- WORK REQUIRED
Retype word for word the stretch of entries below from the line that has "Principle Analysis of" through the line that has "Looking for something?", and omit the pictures.

*** EXERCISE INPUTS ***

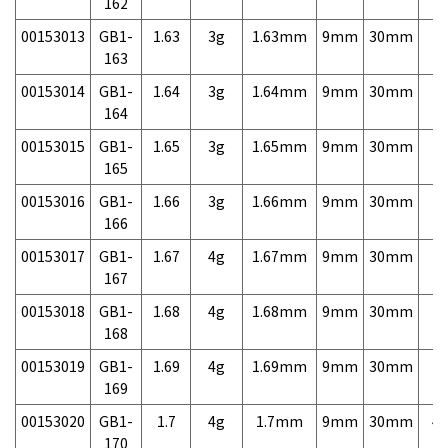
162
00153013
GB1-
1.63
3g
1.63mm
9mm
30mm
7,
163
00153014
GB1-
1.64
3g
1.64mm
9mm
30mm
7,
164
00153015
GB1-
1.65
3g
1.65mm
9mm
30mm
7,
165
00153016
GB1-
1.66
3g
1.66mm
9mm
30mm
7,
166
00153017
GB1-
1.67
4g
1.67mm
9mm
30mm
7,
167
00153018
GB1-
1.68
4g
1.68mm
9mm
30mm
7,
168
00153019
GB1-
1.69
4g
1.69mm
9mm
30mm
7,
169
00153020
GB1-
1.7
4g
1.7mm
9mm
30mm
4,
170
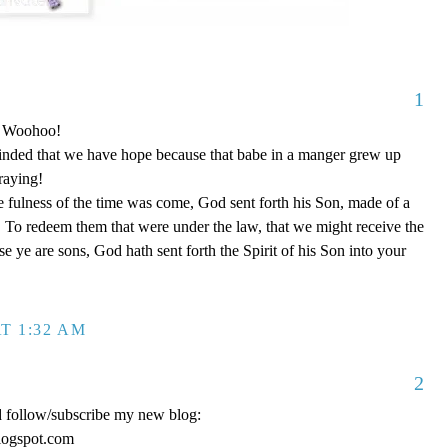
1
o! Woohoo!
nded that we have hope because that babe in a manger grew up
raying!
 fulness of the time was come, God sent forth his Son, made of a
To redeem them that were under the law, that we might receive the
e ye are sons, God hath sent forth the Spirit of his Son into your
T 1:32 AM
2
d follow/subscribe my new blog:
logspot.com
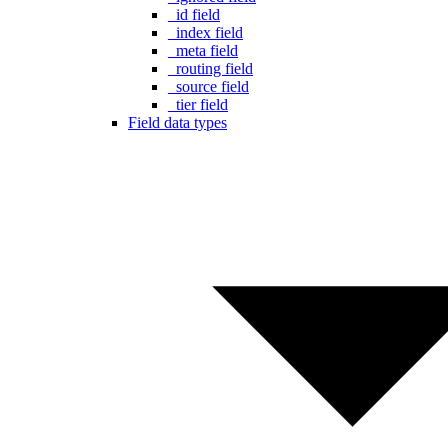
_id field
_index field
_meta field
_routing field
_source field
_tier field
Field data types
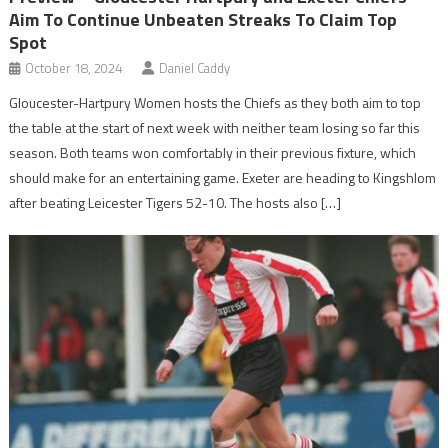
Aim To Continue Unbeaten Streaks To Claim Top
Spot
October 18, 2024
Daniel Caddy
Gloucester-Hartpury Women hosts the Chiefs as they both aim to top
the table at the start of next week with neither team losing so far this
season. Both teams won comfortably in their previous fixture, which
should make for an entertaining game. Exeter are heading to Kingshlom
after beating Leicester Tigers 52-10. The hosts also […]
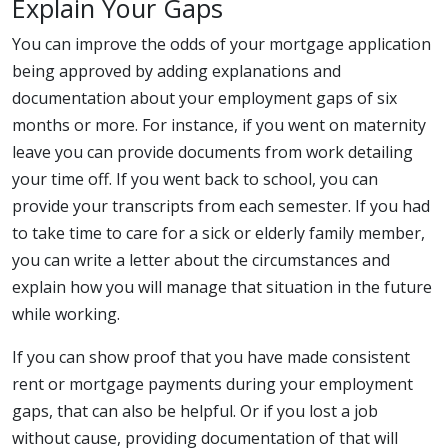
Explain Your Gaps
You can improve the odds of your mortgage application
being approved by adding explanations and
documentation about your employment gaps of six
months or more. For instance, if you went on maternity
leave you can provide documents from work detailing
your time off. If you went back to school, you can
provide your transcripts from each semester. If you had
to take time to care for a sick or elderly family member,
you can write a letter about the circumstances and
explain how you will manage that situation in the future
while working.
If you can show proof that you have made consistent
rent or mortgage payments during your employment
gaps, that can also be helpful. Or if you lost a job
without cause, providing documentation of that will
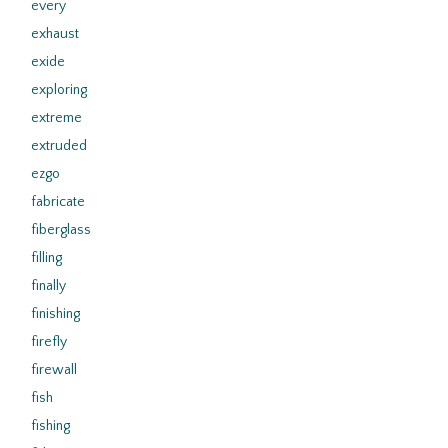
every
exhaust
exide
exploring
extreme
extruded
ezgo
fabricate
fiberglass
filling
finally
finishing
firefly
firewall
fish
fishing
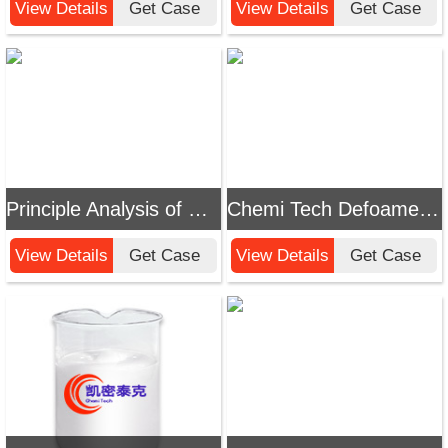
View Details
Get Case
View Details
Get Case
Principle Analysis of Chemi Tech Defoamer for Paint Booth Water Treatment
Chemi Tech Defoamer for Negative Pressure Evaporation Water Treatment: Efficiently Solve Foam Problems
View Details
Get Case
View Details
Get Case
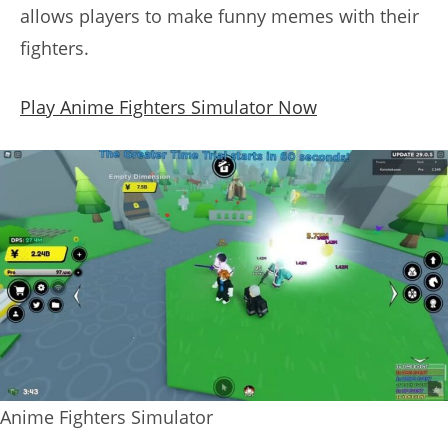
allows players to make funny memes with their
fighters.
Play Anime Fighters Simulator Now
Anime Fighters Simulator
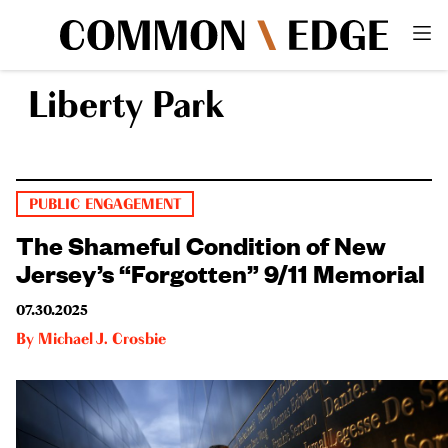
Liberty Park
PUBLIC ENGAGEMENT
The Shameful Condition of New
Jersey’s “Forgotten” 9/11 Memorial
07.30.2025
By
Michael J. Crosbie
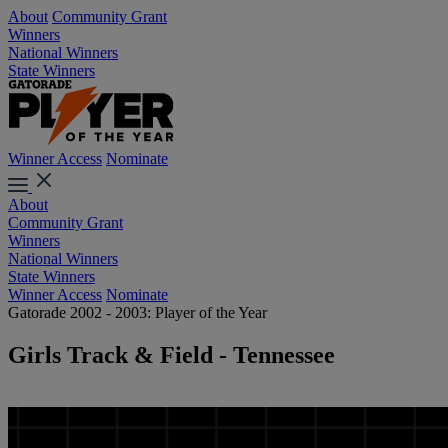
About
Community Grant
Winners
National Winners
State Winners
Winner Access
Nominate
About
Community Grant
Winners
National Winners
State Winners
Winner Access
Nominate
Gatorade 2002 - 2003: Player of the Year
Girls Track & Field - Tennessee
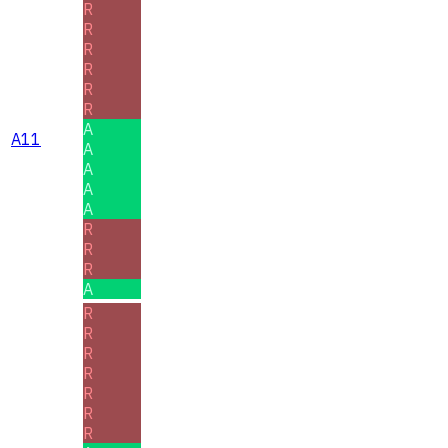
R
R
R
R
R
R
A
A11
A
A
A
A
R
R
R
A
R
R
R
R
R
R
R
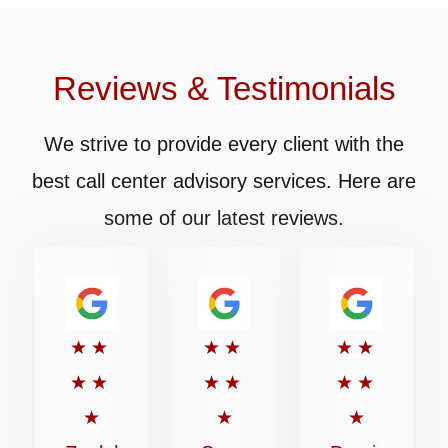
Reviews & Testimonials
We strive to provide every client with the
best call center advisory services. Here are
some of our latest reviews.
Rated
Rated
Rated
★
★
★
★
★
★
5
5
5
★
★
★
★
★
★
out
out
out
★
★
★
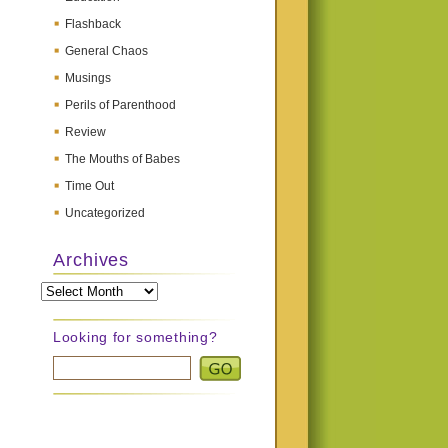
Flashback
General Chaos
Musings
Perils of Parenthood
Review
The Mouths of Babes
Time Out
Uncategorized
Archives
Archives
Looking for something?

*** End of EXERCISE INPUTS ***
*** EXERCISE INPUTS ***

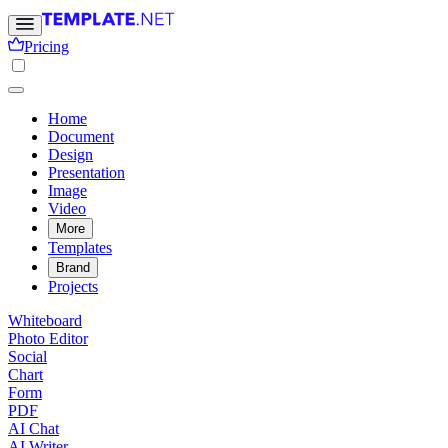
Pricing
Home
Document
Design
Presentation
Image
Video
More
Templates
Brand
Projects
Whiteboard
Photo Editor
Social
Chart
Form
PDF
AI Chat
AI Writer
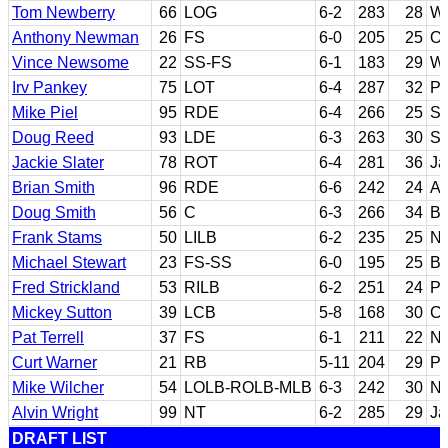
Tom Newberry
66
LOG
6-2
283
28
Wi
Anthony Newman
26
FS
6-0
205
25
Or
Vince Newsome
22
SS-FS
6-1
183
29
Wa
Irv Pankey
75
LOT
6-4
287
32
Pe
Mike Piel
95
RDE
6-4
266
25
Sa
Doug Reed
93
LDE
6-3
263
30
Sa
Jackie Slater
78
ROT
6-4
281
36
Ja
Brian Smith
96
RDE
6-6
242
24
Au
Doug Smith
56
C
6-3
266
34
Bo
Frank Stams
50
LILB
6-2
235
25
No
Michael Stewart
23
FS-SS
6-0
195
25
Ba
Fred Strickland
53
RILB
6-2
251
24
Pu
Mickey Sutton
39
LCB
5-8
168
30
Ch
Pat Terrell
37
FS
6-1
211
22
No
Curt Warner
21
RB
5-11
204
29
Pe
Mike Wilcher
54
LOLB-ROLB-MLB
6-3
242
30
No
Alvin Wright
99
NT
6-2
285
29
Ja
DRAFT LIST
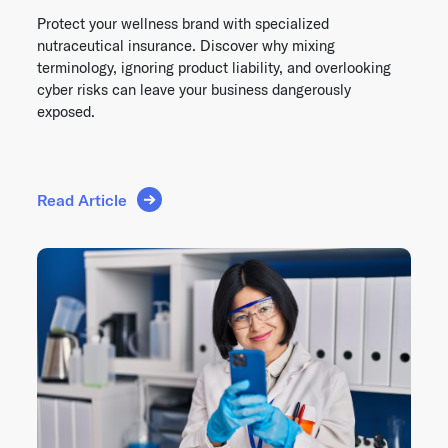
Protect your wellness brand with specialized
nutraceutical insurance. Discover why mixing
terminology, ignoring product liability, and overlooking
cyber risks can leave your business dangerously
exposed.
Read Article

*** End of EXERCISE INPUTS ***

- ANSWER TO THIS TASK
Principle Analysis of Chemi Tech Defoamer for Paint Booth Water Treatment
Chemi Tech Defoamer for Negative Pressure Evaporation Water Treatment: Efficiently Solve Foam Problems
View Details
Get Case
View Details
Get Case
allows players to make funny memes with their
fighters.
Play Anime Fighters Simulator Now
Anime Fighters Simulator
Liberty Park
PUBLIC ENGAGEMENT
The Shameful Condition of New
Jersey’s “Forgotten” 9/11 Memorial
07.30.2025
By
Michael J. Crosbie
About
Community Grant
Winners
National Winners
State Winners
Winner Access
Nominate
About
Community Grant
Winners
National Winners
State Winners
Winner Access
Nominate
Gatorade 2002 - 2003: Player of the Year
Girls Track & Field - Tennessee
R
R
R
R
R
R
A
A11
A
A
A
A
R
R
R
A
R
R
R
R
R
R
R
Reviews & Testimonials
We strive to provide every client with the
best call center advisory services. Here are
some of our latest reviews.
Rated
Rated
Rated
★
★
★
★
★
★
5
5
5
★
★
★
★
★
★
out
out
out
★
★
★
Flashback
General Chaos
Musings
Perils of Parenthood
Review
The Mouths of Babes
Time Out
Uncategorized
Archives
Archives
Looking for something?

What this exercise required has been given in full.